The output of the multi threaded code yielded this: It took 19.715637922286987 seconds to make 30 API calls

Sequential: It took 15.80090594291687 seconds to make 30 API calls

CodePudding user response：

You better recheck the durations. I executed this same code and these are the outputs I got.

Program with threads -> It took 1.6476280689239502 seconds to make 30 API calls

Sequential program -> It took 17.5554039478302 seconds to make 30 API calls

CodePudding user response：

Thank you to everyone for responding. I figured out the issue with my code. The requests library is not thread-safe (more on that here: https://github.com/psf/requests/issues/2766)

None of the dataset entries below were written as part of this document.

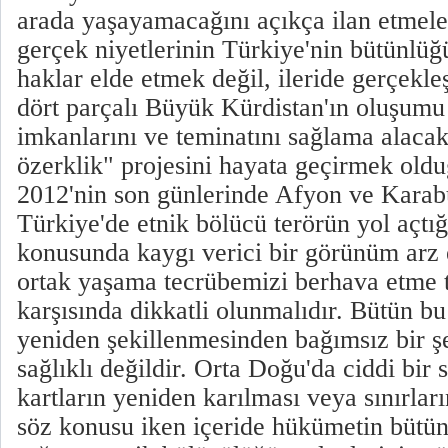
arada yaşayamacağını açıkça ilan etmele
gerçek niyetlerinin Türkiye'nin bütünlüğ
haklar elde etmek değil, ileride gerçekl
dört parçalı Büyük Kürdistan'ın oluşumu 
imkanlarını ve teminatını sağlama alaca
özerklik" projesini hayata geçirmek oldu
2012'nin son günlerinde Afyon ve Karab
Türkiye'de etnik bölücü terörün yol açtığı
konusunda kaygı verici bir görünüm arz e
ortak yaşama tecrübemizi berhava etme t
karşısında dikkatli olunmalıdır. Bütün bu
yeniden şekillenmesinden bağımsız bir ş
sağlıklı değildir. Orta Doğu'da ciddi bir 
kartların yeniden karılması veya sınırlar
söz konusu iken içeride hükümetin bütün 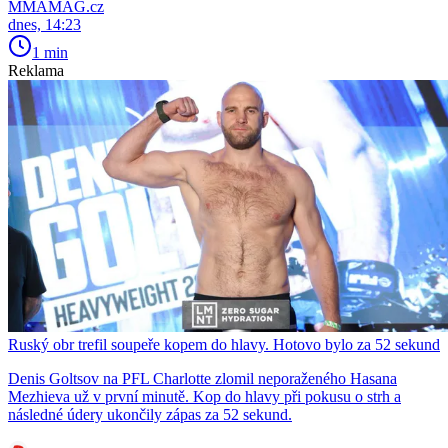
MMAMAG.cz
dnes, 14:23
1 min
Reklama
Ruský obr trefil soupeře kopem do hlavy. Hotovo bylo za 52 sekund
Denis Goltsov na PFL Charlotte zlomil neporaženého Hasana
Mezhieva už v první minutě. Kop do hlavy při pokusu o strh a
následné údery ukončily zápas za 52 sekund.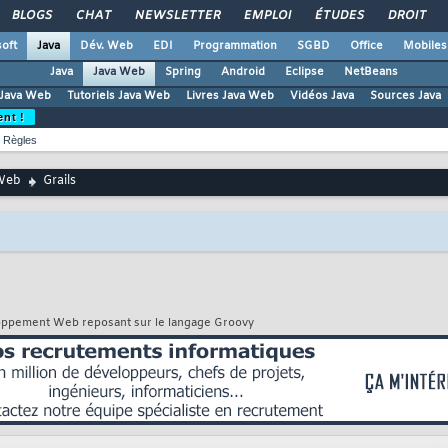
BLOGS
CHAT
NEWSLETTER
EMPLOI
ÉTUDES
DROIT
oft
Java
Dév. Web
EDI
Programmation
SGBD
Office
Mobiles
Java
Java Web
Spring
Android
Eclipse
NetBeans
Java Web
Tutoriels Java Web
Livres Java Web
Vidéos Java
Sources Java
ent !
Règles
Web
Grails
eloppement Web reposant sur le langage Groovy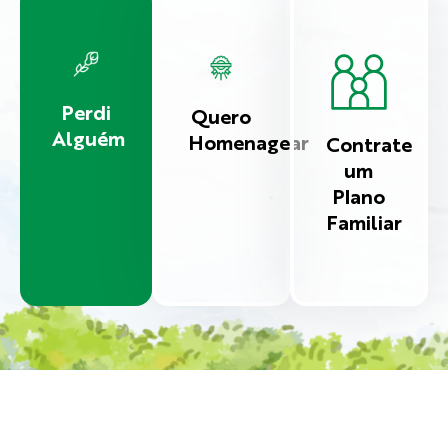
Perdi
Quero
Alguém
Homenagear
Contrate
um
Plano
Familiar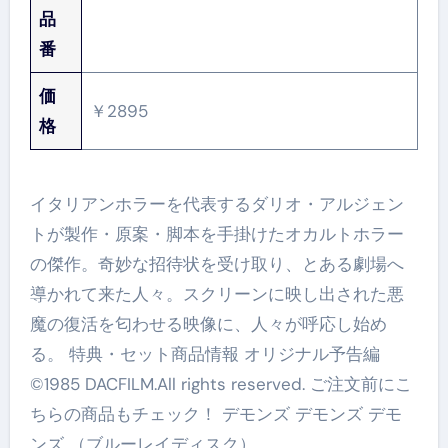
品
番
価
￥2895
格
イタリアンホラーを代表するダリオ・アルジェン
トが製作・原案・脚本を手掛けたオカルトホラー
の傑作。奇妙な招待状を受け取り、とある劇場へ
導かれて来た人々。スクリーンに映し出された悪
魔の復活を匂わせる映像に、人々が呼応し始め
る。 特典・セット商品情報 オリジナル予告編
©1985 DACFILM.All rights reserved. ご注文前にこ
ちらの商品もチェック！ デモンズ デモンズ デモ
ンズ （ブルーレイディスク）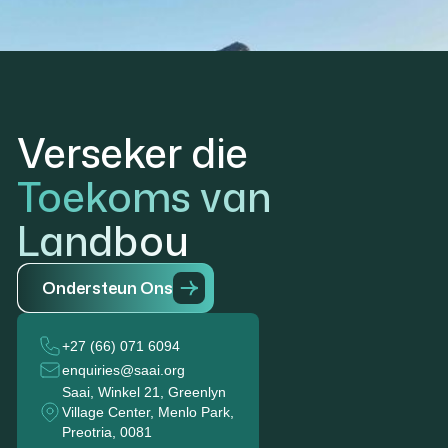
Verseker die
Toekoms van
Landbou
O
n
d
e
r
s
t
e
u
n
O
n
s
+27 (66) 071 6094
enquiries@saai.org
Saai, Winkel 21, Greenlyn
Village Center, Menlo Park,
Preotria, 0081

I believe my program was slower because threads were trying to access the same request session. To fix this I made this change:


thread_local = threading.local()

def get_price(symbol):
        session = create_session()
        print(f'getting {symbol} price')
        response = session.get(url.format(symbol, api_key))
        print(f'price for {symbol} retrieved')

def create_session():
    if not hasattr(thread_local, "session"):
        thread_local.session = requests.Session()
    return thread_local.session

I created a threading.local() object and created a new local session for each thread hitting the get_price() function.